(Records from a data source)
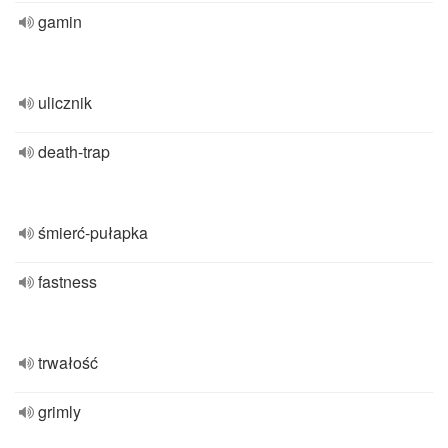
gamin
ulicznik
death-trap
śmierć-pułapka
fastness
trwałość
grimly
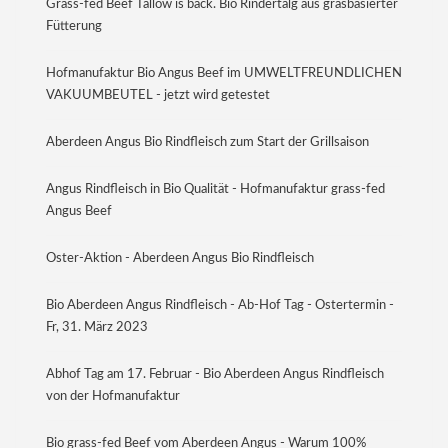
Grass-fed Beef Tallow is back. Bio Rindertalg aus grasbasierter
Fütterung
Hofmanufaktur Bio Angus Beef im UMWELTFREUNDLICHEN
VAKUUMBEUTEL - jetzt wird getestet
Aberdeen Angus Bio Rindfleisch zum Start der Grillsaison
Angus Rindfleisch in Bio Qualität - Hofmanufaktur grass-fed
Angus Beef
Oster-Aktion - Aberdeen Angus Bio Rindfleisch
Bio Aberdeen Angus Rindfleisch - Ab-Hof Tag - Ostertermin -
Fr, 31. März 2023
Abhof Tag am 17. Februar - Bio Aberdeen Angus Rindfleisch
von der Hofmanufaktur
Bio grass-fed Beef vom Aberdeen Angus - Warum 100%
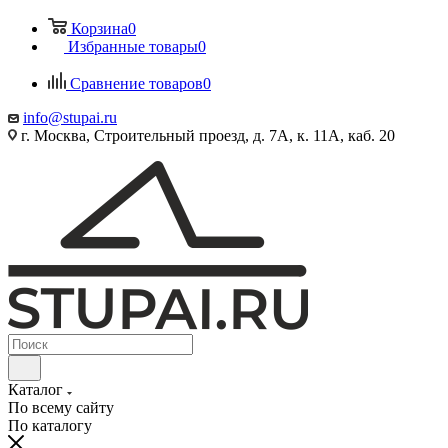
Корзина
0
Избранные товары
0
Сравнение товаров
0
info@stupai.ru
г. Москва, Строительный проезд, д. 7А, к. 11А, каб. 20
Каталог
По всему сайту
По каталогу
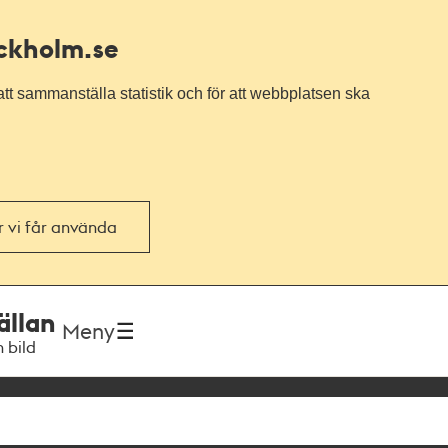
ockholm.se
tt sammanställa statistik och för att webbplatsen ska
or vi får använda
ällan
Meny
h bild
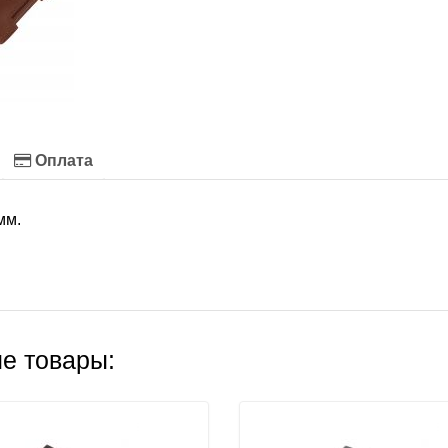
Оплата
мм.
е товары:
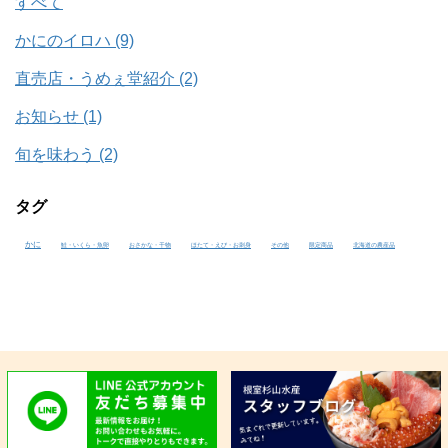
ぞ！ うめぇ丼 3,280円 人気メニュー！迷ったらうめぇ丼がおす
すべて
すめ。7種類の海鮮が楽しめます。 特選海鮮丼 5,100円 ボリュー
ム満点！8種類の海鮮を贅沢に味わえます。大迫力間違いなしです
かにのイロハ (9)
よ。 真ほっけ定食 2,150円 焼き魚1番人気の真ほっけ。ぜひ1度
直売店・うめぇ堂紹介 (2)
食べてみてください！ メニュー かに天丼 4,100円 かにを天ぷら
にすると一味違いますよ～！ 三色丼 5,500円 贅沢に人気の3種
お知らせ (1)
（うに・かに・いくら）を味わえますよ～！小盛りサイズありま
す。 鮭親子丼 3,250円 焼き鮭・サーモン・いくらの鮭好きには
旬を味わう (2)
たまらない丼ぶりです。 サーモン丼 2,950円 サーモン好きのあ
なたに！ かに丼 3,500円 やっぱりかにでしょ！かにしか入って
いない贅沢な丼。小盛りサイズあります。 かに・いくら丼 3,900
タグ
円 北海道といえば絶対に外せないこの2種をたっぷり盛り付けまし
た！小盛りサイズあります。 かに・うに丼 5,700円 かにもうに
かに
鮭・いくら・魚卵
おさかな・干物
ほたて・えび・お刺身
その他
限定商品
北海道の農産品
も食べたい～！小盛りサイズあります。 ほさい丼 3,100円 ほさ
いとは「ほたて・サーモン・いくら」この組み合わせも最高で
す！小盛りサイズあります。 いくら丼 3,980円 根室杉山水産自
慢の秘伝のタレにつけたいくらをお試しあれ！小盛りサイズあり
ます。 うに・いくら丼 5,900円 うにといくらの組み合わせって
最高ですよね～！口の中でとろけます。小盛りサイズあります。
うに丼 7,600円 やっぱりうに！うに好きな方はこちらをオスス
メ！小盛りサイズあります。 まぐろ丼 3,800円 まぐろも自信が
あります！ かに刺身 3,980円 人気！かに本来の味を楽しめま
す。 ほたて焼き 690円 お酒のつまみにピッタリ！ぷりっぷりの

_Exercise directions_.
Copy exactly what appears in the entries, beginning with the first line and ending with the line that has "von der Hofmanufaktur", but not the pictures.

_Output_.
gamin
ulicznik
death-trap
śmierć-pułapka
fastness
trwałość
grimly
Grass-fed Beef Tallow is back. Bio Rindertalg aus grasbasierter
Fütterung
Hofmanufaktur Bio Angus Beef im UMWELTFREUNDLICHEN
VAKUUMBEUTEL - jetzt wird getestet
Aberdeen Angus Bio Rindfleisch zum Start der Grillsaison
Angus Rindfleisch in Bio Qualität - Hofmanufaktur grass-fed
Angus Beef
Oster-Aktion - Aberdeen Angus Bio Rindfleisch
Bio Aberdeen Angus Rindfleisch - Ab-Hof Tag - Ostertermin -
Fr, 31. März 2023
Abhof Tag am 17. Februar - Bio Aberdeen Angus Rindfleisch
von der Hofmanufaktur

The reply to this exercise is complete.